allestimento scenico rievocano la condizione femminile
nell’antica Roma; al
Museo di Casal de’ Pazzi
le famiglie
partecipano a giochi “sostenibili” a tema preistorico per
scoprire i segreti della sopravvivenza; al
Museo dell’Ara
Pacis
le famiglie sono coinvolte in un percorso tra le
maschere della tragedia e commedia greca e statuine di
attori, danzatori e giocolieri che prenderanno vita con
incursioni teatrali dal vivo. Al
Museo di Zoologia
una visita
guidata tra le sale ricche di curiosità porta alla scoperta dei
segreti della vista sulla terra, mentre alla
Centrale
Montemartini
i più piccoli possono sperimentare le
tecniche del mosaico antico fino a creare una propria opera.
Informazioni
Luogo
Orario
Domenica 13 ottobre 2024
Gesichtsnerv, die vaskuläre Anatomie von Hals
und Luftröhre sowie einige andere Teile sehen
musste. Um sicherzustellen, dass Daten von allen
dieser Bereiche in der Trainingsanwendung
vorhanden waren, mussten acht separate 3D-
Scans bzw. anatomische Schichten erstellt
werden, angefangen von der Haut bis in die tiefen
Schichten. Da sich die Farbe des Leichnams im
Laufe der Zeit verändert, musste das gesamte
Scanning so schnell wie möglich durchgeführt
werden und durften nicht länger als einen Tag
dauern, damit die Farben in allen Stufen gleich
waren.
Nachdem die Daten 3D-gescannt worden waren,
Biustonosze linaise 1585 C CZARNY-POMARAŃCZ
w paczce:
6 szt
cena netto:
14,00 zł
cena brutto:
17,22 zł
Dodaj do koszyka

* * * * * * *

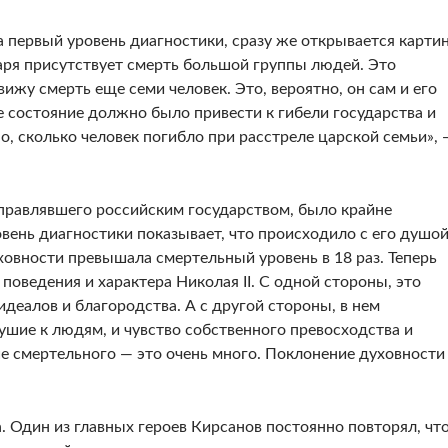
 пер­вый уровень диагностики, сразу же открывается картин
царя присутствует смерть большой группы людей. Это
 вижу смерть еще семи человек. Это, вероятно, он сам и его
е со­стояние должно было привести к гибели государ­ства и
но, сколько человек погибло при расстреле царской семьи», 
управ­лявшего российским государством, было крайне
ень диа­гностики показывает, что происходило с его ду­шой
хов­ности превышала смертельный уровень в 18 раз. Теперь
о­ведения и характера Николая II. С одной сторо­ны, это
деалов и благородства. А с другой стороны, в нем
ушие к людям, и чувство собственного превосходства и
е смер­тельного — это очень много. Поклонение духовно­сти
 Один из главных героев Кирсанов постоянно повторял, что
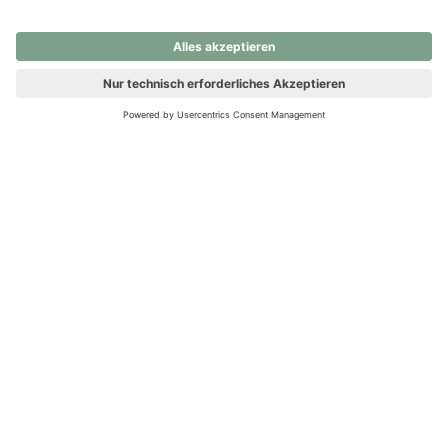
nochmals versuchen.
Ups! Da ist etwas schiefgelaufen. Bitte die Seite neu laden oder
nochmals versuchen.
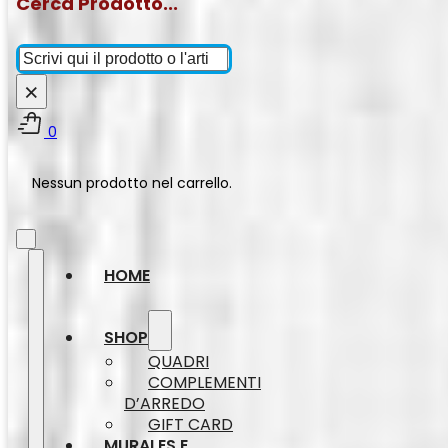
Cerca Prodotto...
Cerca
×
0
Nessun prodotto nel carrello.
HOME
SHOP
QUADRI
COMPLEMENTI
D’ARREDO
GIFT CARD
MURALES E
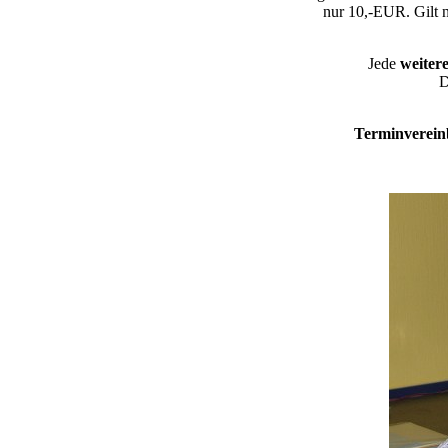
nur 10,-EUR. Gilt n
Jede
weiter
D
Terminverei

* * * * * * *

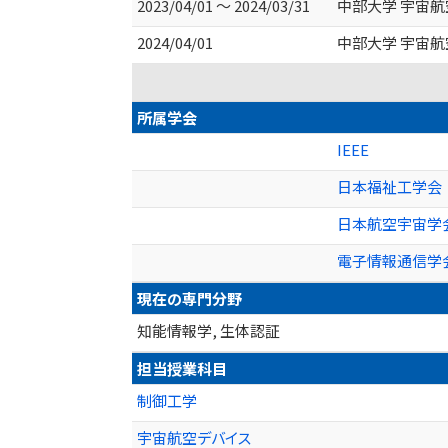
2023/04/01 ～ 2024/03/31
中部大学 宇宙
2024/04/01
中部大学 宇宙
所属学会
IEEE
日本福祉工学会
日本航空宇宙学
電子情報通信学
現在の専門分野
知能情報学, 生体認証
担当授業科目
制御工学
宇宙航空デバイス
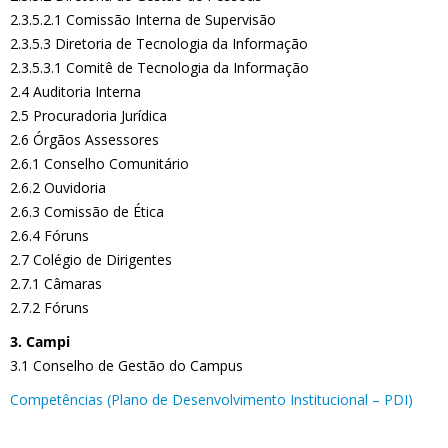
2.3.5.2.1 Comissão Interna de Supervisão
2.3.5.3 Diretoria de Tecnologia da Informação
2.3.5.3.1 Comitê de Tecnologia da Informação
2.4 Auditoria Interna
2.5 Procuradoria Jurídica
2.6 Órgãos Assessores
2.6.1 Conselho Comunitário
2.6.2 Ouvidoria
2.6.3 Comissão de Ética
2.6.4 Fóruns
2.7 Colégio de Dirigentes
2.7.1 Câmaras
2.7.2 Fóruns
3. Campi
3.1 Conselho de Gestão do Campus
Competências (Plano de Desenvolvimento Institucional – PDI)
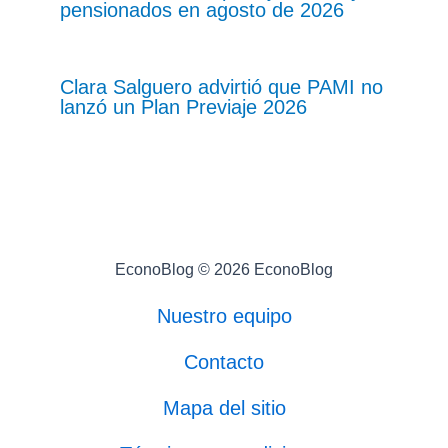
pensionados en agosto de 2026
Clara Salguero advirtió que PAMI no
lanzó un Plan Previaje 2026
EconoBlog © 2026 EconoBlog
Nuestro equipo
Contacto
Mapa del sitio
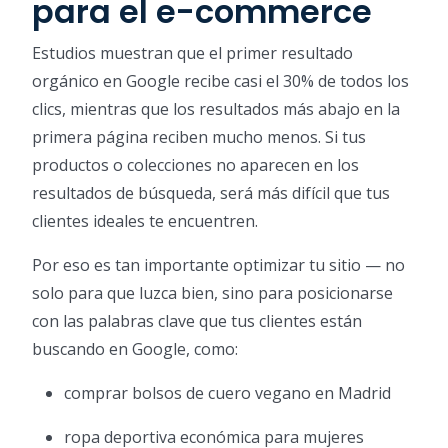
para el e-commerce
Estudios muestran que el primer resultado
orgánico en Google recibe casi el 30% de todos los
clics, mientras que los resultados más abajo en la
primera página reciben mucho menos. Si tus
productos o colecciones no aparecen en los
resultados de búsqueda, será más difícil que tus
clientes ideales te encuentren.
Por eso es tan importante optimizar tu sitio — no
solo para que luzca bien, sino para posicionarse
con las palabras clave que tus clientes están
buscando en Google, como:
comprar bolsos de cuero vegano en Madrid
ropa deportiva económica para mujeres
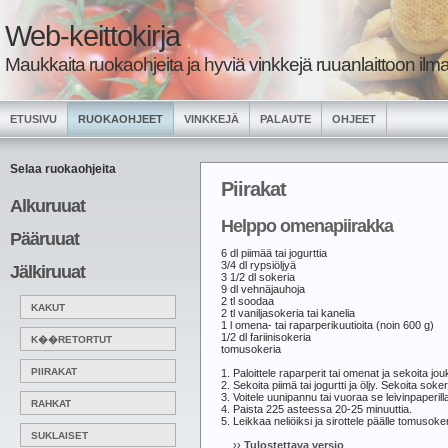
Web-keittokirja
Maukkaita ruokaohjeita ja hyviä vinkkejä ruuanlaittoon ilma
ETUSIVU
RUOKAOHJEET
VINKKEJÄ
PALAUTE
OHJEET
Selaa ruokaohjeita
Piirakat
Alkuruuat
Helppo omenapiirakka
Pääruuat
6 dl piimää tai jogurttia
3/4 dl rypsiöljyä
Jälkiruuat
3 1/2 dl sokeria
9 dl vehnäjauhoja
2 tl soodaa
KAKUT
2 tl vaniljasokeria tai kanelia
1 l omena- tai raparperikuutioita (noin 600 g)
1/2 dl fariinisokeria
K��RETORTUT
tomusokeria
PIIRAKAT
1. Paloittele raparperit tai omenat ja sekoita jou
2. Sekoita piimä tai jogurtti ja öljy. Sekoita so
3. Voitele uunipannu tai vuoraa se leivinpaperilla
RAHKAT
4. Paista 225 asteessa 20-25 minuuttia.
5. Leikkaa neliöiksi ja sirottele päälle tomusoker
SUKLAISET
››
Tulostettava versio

* * * * * * *

- YOUR GOAL
Using the data above, return the lines from the one holding "EconoBlog © 2026 EconoBlog" through the one holding "Tulostettava versio" exactly, but not the pictures.

- EXPECTED ANSWER
EconoBlog © 2026 EconoBlog
Nuestro equipo
Contacto
Mapa del sitio
para el e-commerce
Estudios muestran que el primer resultado
orgánico en Google recibe casi el 30% de todos los
clics, mientras que los resultados más abajo en la
primera página reciben mucho menos. Si tus
productos o colecciones no aparecen en los
resultados de búsqueda, será más difícil que tus
clientes ideales te encuentren.
Por eso es tan importante optimizar tu sitio — no
solo para que luzca bien, sino para posicionarse
con las palabras clave que tus clientes están
buscando en Google, como:
comprar bolsos de cuero vegano en Madrid
ropa deportiva económica para mujeres
Web-keittokirja
Maukkaita ruokaohjeita ja hyviä vinkkejä ruuanlaittoon ilma
ETUSIVU
RUOKAOHJEET
VINKKEJÄ
PALAUTE
OHJEET
Selaa ruokaohjeita
Piirakat
Alkuruuat
Helppo omenapiirakka
Pääruuat
6 dl piimää tai jogurttia
3/4 dl rypsiöljyä
Jälkiruuat
3 1/2 dl sokeria
9 dl vehnäjauhoja
2 tl soodaa
KAKUT
2 tl vaniljasokeria tai kanelia
1 l omena- tai raparperikuutioita (noin 600 g)
1/2 dl fariinisokeria
K��RETORTUT
tomusokeria
PIIRAKAT
1. Paloittele raparperit tai omenat ja sekoita jou
2. Sekoita piimä tai jogurtti ja öljy. Sekoita so
3. Voitele uunipannu tai vuoraa se leivinpaperilla
RAHKAT
4. Paista 225 asteessa 20-25 minuuttia.
5. Leikkaa neliöiksi ja sirottele päälle tomusoker
SUKLAISET
››
Tulostettava versio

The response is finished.